Германский офицер назвал имя и фамилию этого священника.

Ирлмайер выгнал с места оператора и сам сел за компьютер. Он ожидал найти установочные данные на этого Спраата — но ничего не было. Вообще ничего. Вместо этого был только один документ — короткое и как нельзя более ясное распоряжение….

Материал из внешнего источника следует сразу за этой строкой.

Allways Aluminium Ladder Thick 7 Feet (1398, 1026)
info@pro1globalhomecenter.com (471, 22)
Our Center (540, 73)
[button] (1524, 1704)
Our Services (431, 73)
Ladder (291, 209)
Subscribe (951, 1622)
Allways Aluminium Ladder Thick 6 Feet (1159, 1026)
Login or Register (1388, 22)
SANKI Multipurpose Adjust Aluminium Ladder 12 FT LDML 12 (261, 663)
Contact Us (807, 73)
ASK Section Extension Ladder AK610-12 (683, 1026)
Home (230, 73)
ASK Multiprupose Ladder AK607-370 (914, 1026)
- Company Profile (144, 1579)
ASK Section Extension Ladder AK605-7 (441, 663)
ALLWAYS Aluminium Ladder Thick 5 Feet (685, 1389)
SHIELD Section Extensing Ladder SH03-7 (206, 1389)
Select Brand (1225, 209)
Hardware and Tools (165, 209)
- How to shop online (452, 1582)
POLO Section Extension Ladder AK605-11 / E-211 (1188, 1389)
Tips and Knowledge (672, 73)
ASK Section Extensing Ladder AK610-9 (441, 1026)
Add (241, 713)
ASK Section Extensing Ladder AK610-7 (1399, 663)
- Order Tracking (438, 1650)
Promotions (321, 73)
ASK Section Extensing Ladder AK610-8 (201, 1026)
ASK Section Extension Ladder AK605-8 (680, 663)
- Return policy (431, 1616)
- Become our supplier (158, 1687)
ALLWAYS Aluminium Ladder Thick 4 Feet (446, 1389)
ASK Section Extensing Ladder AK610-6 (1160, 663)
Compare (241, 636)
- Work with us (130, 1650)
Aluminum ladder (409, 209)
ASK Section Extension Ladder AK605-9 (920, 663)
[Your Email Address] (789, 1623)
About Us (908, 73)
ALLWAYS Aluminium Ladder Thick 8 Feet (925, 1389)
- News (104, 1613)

Начальнику отдела С Шестого управления РСХА[21] рейхскриминальдиректору, доктору Адольфу Лигницу

Следствие по делу 6С/25444894-013 прекратить немедленно. Никаких пометок по делу не делать. Никаких действий не предпринимать.

Генеральный директор РСХА

Генерал-полковник сил полиции

ЭЛИХ

Для того, чтобы начальник Главного управления Имперской безопасности отдавал приказ начальнику всего лишь отдела, через голову начальника шестого управления, которым тогда был доктор Карл Кельбинг — он должен быть лично очень заинтересован в этом деле.

Генерал-лейтенант сил полиции, доктор Ирлмайер нажал кнопку «распечатать» — и из принтера вылез горячий, плотный лист бумаги с распечатанным распоряжением. Он свернул его вчетверо, положил в карман.

Интересно, интересно…

Уже сам — он набрал еще одну фамилию, запрашивая данные на Хорхе Карбера да Ривера, архиепископа Мехико и Примаса Мексики, еще одного лауреата Нобелевской премии Мира. С мрачным выражением лица прочитал имеющиеся на него данные. Контакты с лидерами бандформирований, в том числе с Мануэлем Альварадо. Укрывательство террористов и преступников. Организованная контрабанда оружия. Причастность к служителям культа Санта Муэрте[22].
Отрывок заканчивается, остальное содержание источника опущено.